Data records
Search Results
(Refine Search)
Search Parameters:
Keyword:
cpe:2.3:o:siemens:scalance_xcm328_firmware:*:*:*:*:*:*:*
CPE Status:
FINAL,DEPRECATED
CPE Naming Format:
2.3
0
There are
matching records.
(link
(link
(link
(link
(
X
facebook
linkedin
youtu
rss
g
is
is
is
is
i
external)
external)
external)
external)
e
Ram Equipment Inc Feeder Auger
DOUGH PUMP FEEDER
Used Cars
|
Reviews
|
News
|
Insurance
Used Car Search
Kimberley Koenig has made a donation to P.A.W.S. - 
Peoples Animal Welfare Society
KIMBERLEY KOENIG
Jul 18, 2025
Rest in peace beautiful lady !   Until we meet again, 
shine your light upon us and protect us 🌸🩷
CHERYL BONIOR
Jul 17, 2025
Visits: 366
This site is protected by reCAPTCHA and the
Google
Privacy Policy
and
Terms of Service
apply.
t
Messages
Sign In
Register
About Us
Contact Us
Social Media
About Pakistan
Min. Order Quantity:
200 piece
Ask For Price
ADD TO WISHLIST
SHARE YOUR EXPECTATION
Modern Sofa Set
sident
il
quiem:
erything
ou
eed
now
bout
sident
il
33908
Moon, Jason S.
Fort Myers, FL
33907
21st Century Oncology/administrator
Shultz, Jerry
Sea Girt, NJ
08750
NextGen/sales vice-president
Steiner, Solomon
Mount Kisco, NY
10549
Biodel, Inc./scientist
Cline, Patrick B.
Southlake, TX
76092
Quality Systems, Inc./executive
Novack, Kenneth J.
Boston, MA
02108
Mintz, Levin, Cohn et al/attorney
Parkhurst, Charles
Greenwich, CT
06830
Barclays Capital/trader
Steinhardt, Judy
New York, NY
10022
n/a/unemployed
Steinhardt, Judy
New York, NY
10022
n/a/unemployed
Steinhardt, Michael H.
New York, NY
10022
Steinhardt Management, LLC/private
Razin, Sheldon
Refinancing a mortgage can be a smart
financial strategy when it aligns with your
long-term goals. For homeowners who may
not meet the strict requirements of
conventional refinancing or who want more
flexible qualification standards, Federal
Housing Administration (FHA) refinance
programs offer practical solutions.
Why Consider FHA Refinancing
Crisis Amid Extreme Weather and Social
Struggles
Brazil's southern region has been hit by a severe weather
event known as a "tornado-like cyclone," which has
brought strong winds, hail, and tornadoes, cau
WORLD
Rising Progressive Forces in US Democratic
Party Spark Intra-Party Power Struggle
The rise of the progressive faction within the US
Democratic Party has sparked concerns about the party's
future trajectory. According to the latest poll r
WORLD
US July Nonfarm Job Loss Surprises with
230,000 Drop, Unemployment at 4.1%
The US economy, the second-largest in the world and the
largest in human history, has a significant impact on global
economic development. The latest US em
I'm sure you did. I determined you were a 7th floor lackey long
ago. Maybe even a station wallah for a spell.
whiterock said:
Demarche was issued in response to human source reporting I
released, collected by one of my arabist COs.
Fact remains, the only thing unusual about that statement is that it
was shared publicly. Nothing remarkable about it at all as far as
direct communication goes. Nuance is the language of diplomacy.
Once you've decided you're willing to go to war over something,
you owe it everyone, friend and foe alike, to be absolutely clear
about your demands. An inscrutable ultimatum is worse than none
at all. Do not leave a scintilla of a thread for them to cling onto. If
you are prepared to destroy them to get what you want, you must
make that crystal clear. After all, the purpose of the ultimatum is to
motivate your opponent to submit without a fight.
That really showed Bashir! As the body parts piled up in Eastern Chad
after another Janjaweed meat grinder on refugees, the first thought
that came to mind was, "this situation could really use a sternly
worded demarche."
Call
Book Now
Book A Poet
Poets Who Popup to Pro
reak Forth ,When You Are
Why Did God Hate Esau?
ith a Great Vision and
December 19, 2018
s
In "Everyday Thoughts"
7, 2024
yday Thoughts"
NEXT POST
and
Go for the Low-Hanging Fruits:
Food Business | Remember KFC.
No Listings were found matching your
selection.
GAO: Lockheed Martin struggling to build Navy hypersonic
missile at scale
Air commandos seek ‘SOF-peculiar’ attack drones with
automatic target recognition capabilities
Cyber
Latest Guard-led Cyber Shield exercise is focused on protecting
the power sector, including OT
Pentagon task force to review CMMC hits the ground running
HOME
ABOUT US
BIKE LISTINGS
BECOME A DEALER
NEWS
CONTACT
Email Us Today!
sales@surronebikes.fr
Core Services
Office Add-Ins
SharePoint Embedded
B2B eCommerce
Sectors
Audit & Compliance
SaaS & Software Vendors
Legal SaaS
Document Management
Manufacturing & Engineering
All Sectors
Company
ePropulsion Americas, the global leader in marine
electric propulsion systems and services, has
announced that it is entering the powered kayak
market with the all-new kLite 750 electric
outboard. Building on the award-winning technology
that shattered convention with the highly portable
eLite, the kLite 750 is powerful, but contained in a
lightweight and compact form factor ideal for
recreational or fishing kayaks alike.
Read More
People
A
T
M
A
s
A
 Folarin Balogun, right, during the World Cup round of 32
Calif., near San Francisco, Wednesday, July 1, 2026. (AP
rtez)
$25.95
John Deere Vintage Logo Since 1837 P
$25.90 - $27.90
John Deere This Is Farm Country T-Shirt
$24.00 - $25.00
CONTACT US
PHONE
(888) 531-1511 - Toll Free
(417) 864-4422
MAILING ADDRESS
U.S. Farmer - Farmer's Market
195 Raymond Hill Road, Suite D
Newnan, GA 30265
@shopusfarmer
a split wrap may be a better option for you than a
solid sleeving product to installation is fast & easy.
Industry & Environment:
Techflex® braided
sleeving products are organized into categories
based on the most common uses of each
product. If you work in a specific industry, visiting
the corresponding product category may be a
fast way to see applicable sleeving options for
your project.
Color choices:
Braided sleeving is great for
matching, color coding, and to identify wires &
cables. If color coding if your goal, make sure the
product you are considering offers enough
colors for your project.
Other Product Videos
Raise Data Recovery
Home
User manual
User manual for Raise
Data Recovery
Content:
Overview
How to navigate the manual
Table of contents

### ASSIGNMENT
For each line in the data above that contains the string "fast", extract the line.

### EXPECTED ANSWER
solid sleeving product to installation is fast & easy.
fast way to see applicable sleeving options for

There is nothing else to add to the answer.